Lognormal Distribution

Explore briefly in R:

curve(dlnorm(x, meanlog=0,sdlog=2), from=0, to=1000)
eps<-rlnorm(10000,meanlog=0, sdlog=2)
mean(eps)
var(eps)

Compare to the expressions for the mean and variance as a function of (\(\mu, \sigma\)):

\(E[X] = \exp(\mu+ 1/2 \sigma^2)\)
\(Var(X)= \exp(2\mu + \sigma^2)(\exp(\sigma^2)-1)\)

Bernoulli Distribution:

\[X \sim Bernoulli(p)\]

\[f(x) = P(X = x) = p^X(1-p)^{1-x}\]

One parameter, \(p\), the probability of ‘success’ = \(P(X=1)\)
- \(0 \le p \le 1\)

\(E[X] = p\)
\(Var[X] = p(1-p)\)

JAGS and WinBugs: dbern
R has only Binomial distribution (next)

Binomial random variable: \(X \sim\) Binomial\((n,p)\)

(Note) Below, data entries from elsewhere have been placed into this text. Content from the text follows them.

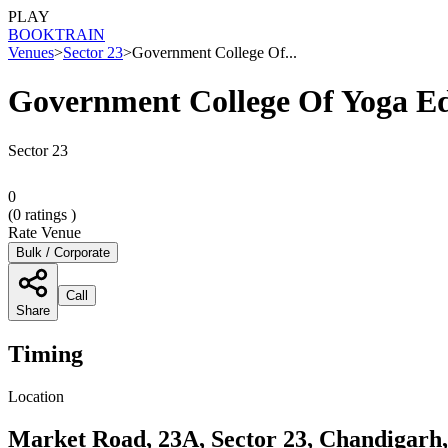
PLAY
BOOK
TRAIN
Venues
>
Sector 23
>
Government College Of...
Government College Of Yoga E
Sector 23
0
(
0
ratings )
Rate Venue
Bulk / Corporate
Call
Share
Timing
Location
Market Road, 23A, Sector 23, Chandigarh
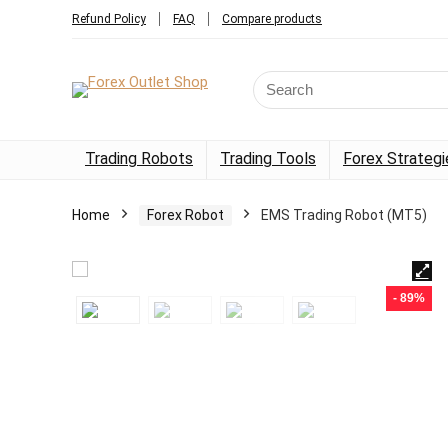
Refund Policy
FAQ
Compare products
Trading Robots
Trading Tools
Forex Strategi
Home
Forex Robot
EMS Trading Robot (MT5)
- 89%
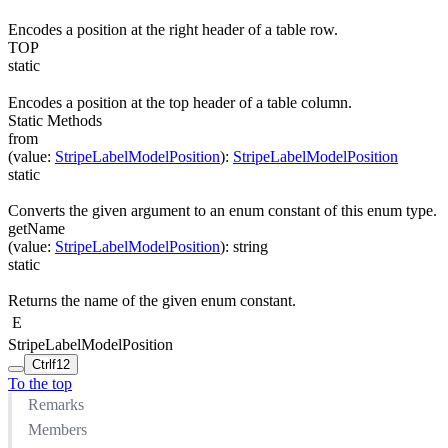
Encodes a position at the right header of a table row.
TOP
static
Encodes a position at the top header of a table column.
Static Methods
from
(
value
:
StripeLabelModelPosition
)
:
StripeLabelModelPosition
static
Converts the given argument to an enum constant of this enum type.
getName
(
value
:
StripeLabelModelPosition
)
:
string
static
Returns the name of the given enum constant.
E
StripeLabelModelPosition
Ctrl
f12
To the top
Remarks
Members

A binomial random variable counts the the number of “successes” (any outcome of interest) in a sequence of trials where

The number of trials, n, is fixed in advance
The probability of success, p, is the same on each trial
Successive trials are independent of each other

Formally, a binomial random variable arises from a sum of independent Bernoulli random variables, each with parameter, \(p\):

\[Y = X_1+X_2+\ldots X_n\]

Binomial Probability Function

For a binomial random variable with n trials and probability of success p on each trial, the probability of exactly k successes in the n trials is:

\(P(x = k) ={n \choose k}p^k(1-p)^{n-k}\)

\({n \choose k} = \frac{n!}{k!(n-k)!}\) with \(n!\) = \(n(n-1)(n-2) \cdots (2)1\)

\(E[X] = np\)
\(Var(X) = np(1-p)\)

In R: dbinom, pbinom,qbinom,rbinom
size = \(n\) and prob = \(p\) when using these functions.

Free Throws

Raymond Felton’s free throw percentage during the 2004-2005 season at North Carolina was 70%. If we assume successive attempts are independent, what is the probability that he would hit at least 4 out of 6 free throws in 2005 Championship Game (he hit 5)?

Picture of Rayond Felton with a picture of Ray Fieberg as a baby in the corner.

\(P(X \ge 4) = P(X=4) + P(X=5) + P(X=6)\)

\(= {6 \choose 4}0.7^{4}0.3^2 + {6 \choose 5}0.7^{5}0.3^1 + 0.7^{6}\)

choose(6,4)*(0.7)^4*(0.3)^2+choose(6,5)*(0.7)^5*(0.3)+
  0.7^6

[1] 0.74431

sum(dbinom(4:6, size=6, p=0.7))

[1] 0.74431

pbinom(3, size=6, p=0.7,lower.tail=FALSE)

[1] 0.74431

Multinomial Distribution

\[X \sim Multinomial(n, p_1, p_2, \ldots, p_k)\]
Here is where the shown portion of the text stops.